The 20th Annual Towers Watson/NBGH Best Practices in Health Care Employer Survey of 487 large U.S. employers confirms more than one-quarter (26%) of employers are addressing specialty drug cost and utilization in their medical plan today, in addition to the variety of tactics focused on the pharmacy benefit directly. This number is expected to triple in three years. Significantly, 53% of employers have added new coverage and utilization restrictions for specialty pharmacy, such as requiring prior authorization or limiting quantities based on clinical evidence; another 32% are expected to add the restrictions by 2018.
“Because of the complexity involved in delivering specialty drugs, related costs are often paid through the medical benefit, rather than the pharmacy benefit. When this is the case, employers look for data and reporting from the health plan to determine usage patterns to help them estimate their financial exposure,” added Michael.

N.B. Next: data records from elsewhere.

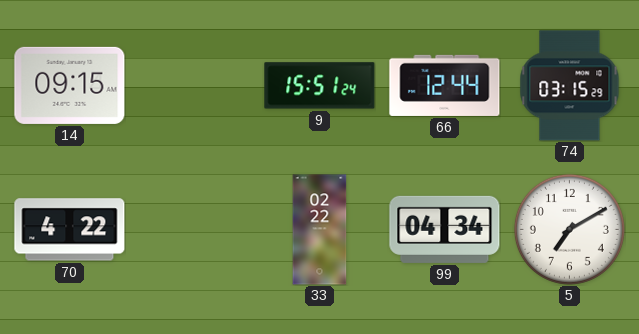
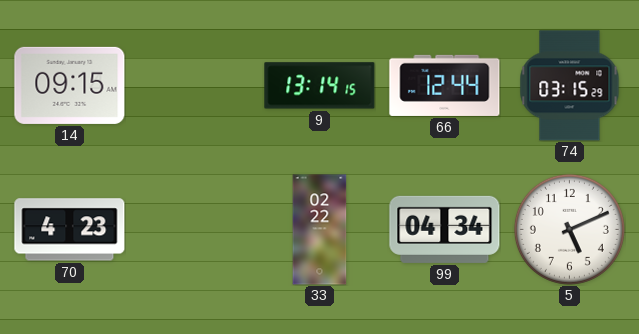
9: 15:51 -> 13:14
70: 4:22 -> 4:23
5: 7:10 -> 5:11
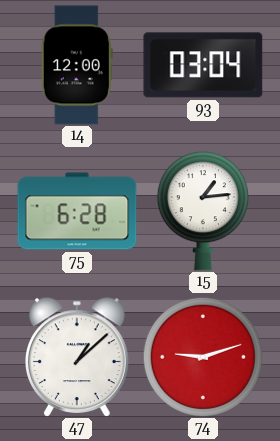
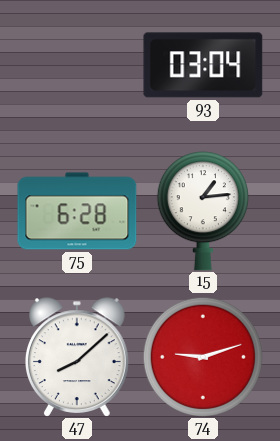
14: 12:00 -> none
47: 1:08 -> 8:08
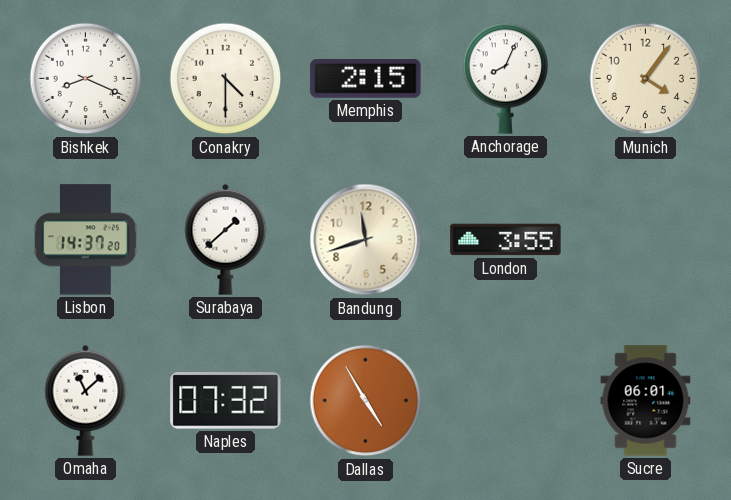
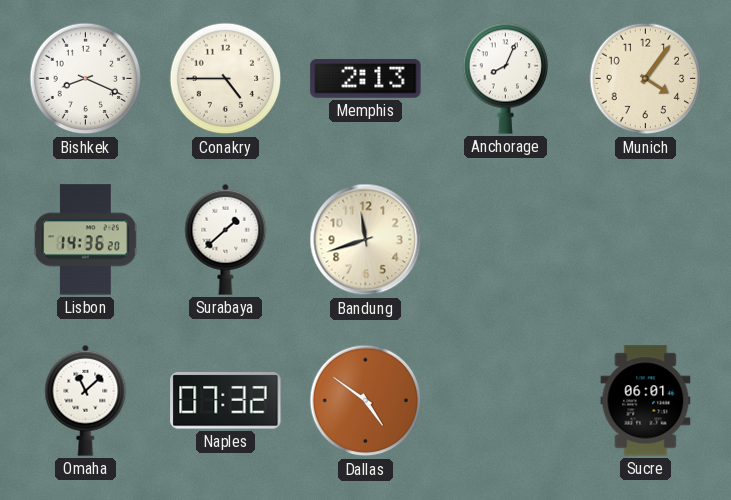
Conakry: 4:30 -> 4:45
Memphis: 2:15 -> 2:13
Lisbon: 14:37 -> 14:36
London: 3:55 -> none
Dallas: 4:55 -> 4:51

The survey also found more employers plan to exclude inappropriate compounds from their benefit coverage, with 39% having done so and another 24% expecting to do so by 2018. According to Carmelina Rivera, U.S. west division pharmacy leader for Towers Watson, “compounds are prescribed by physicians, but prepared by pharmacists who mix or adjust drug ingredients to customize a medication for a specific patient. Given that the compounding process results in higher cost and their use may not be FDA-approved in compound form, health insurers increasingly will not cover them.

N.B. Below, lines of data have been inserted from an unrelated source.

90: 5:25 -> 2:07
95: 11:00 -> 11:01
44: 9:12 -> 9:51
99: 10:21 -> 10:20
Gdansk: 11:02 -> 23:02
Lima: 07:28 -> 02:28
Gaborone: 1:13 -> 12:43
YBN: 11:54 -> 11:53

“Left unchecked, pharmacy costs will continue to soar, creating an urgent need for employers to reevaluate their pharmacy plans and benefits to include maximizing use of generic drugs, and develop clear policies on the use of specialty and compound drugs. The challenge is to prudently manage pharmacy costs while enabling employees to access effective and affordable treatment,” said Rivera.
About the Survey
The 20th Annual Towers Watson/NBGH Best Practices in Health Care Employer Survey tracks employers’ best practices and the results of their efforts to provide and manage health benefits for their workforce. The report identifies the actions of high-performing companies, as well as current trends in the health care benefit programs of U.S. employers with at least 1,000 employees. The survey was completed by 487 employers in June and July 2015. Respondents collectively employ 15.1 million full-time employees, have 12.0 million employees enrolled in their health care programs and represent all major industry sectors.